Het hof zal geen voorlopige contactregeling bepalen tussen de vader en [minderjarige] . Hierbij overweegt het hof dat [minderjarige] al lange tijd geen contact meer met de vader heeft gehad. De moeder heeft angst voor de vader, hetgeen effect heeft op het beeld dat [minderjarige] van de vader heeft. Verder kent het hof belang toe aan het advies van de raad dat het vastleggen van een (voorlopige) regeling zonder voorafgaande hulp en adequate begeleiding een tegenovergesteld effect zou kunnen hebben.

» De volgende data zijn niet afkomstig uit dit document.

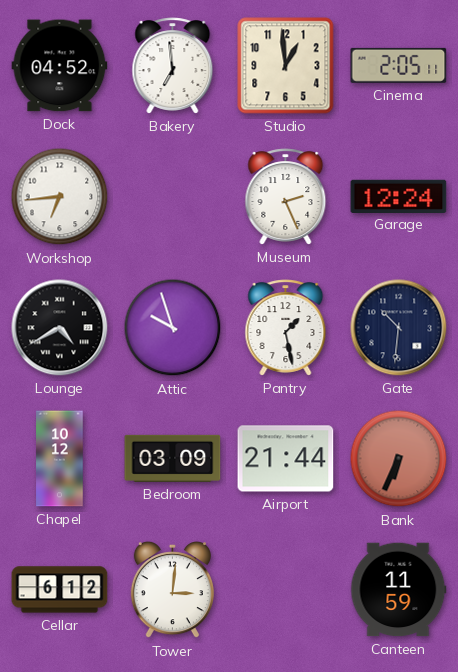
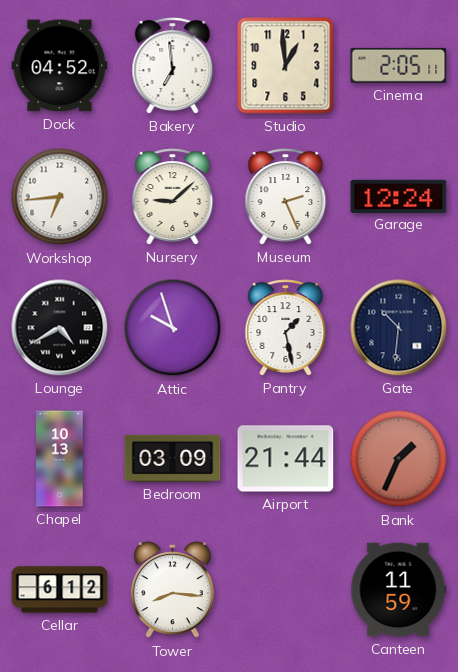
Nursery: none -> 9:08
Chapel: 10:12 -> 10:13
Bank: 6:34 -> 1:34
Tower: 3:01 -> 8:16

Volledigheidshalve merkt het hof op dat tijdens de mondelinge behandeling is besproken dat de vader kaartjes zal sturen aan [minderjarige] . De moeder is daarmee akkoord gegaan.
3.10.
Het hof zal de verdere behandeling van de zaak aanhouden tot
5 september 2024pro forma, teneinde de resultaten van het onderzoek en het advies van de raad af te wachten. Partijen zullen vervolgens door het hof in de gelegenheid worden gesteld binnen twee weken schriftelijk te reageren op het rapport en het advies van de raad.
3.11.
Beslist wordt als volgt.

4.De beslissing

Het hof:
verzoekt de raad een onderzoek in te stellen conform hetgeen hiervoor onder rechtsoverweging 3.9. is overwogen;
verzoekt de raad tijdig vóór de hierna te noemen pro forma datum rapport en advies uit te brengen aan het hof, onder gelijktijdige verstrekking van een afschrift daarvan aan de raadslieden van partijen;
houdt iedere verdere beslissing aan tot PRO FORMA 5 september 2024.
Deze beschikking is gegeven door mrs. E.M.D.M. van der Linden, J.C.E. Ackermans-Wijn en K.A. Boshouwers en is op 29 februari 2024 uitgesproken in het openbaar in tegenwoordigheid van de griffier.